Provided information →
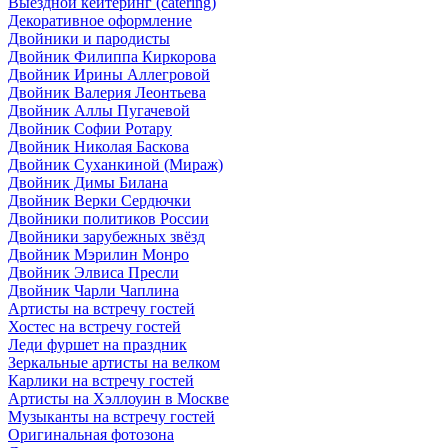
Выездной кейтеринг (catering)
Декоративное оформление
Двойники и пародисты
Двойник Филиппа Киркорова
Двойник Ирины Аллегровой
Двойник Валерия Леонтьева
Двойник Аллы Пугачевой
Двойник Софии Ротару
Двойник Николая Баскова
Двойник Суханкиной (Мираж)
Двойник Димы Билана
Двойник Верки Сердючки
Двойники политиков России
Двойники зарубежных звёзд
Двойник Мэрилин Монро
Двойник Элвиса Пресли
Двойник Чарли Чаплина
Артисты на встречу гостей
Хостес на встречу гостей
Леди фуршет на праздник
Зеркальные артисты на велком
Карлики на встречу гостей
Артисты на Хэллоуин в Москве
Музыканты на встречу гостей
Оригинальная фотозона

Exercise goal → Output each record above exactly as it stands, excluding all pictures.

Reply →
Выездной кейтеринг (catering)
Декоративное оформление
Двойники и пародисты
Двойник Филиппа Киркорова
Двойник Ирины Аллегровой
Двойник Валерия Леонтьева
Двойник Аллы Пугачевой
Двойник Софии Ротару
Двойник Николая Баскова
Двойник Суханкиной (Мираж)
Двойник Димы Билана
Двойник Верки Сердючки
Двойники политиков России
Двойники зарубежных звёзд
Двойник Мэрилин Монро
Двойник Элвиса Пресли
Двойник Чарли Чаплина
Артисты на встречу гостей
Хостес на встречу гостей
Леди фуршет на праздник
Зеркальные артисты на велком
Карлики на встречу гостей
Артисты на Хэллоуин в Москве
Музыканты на встречу гостей
Оригинальная фотозона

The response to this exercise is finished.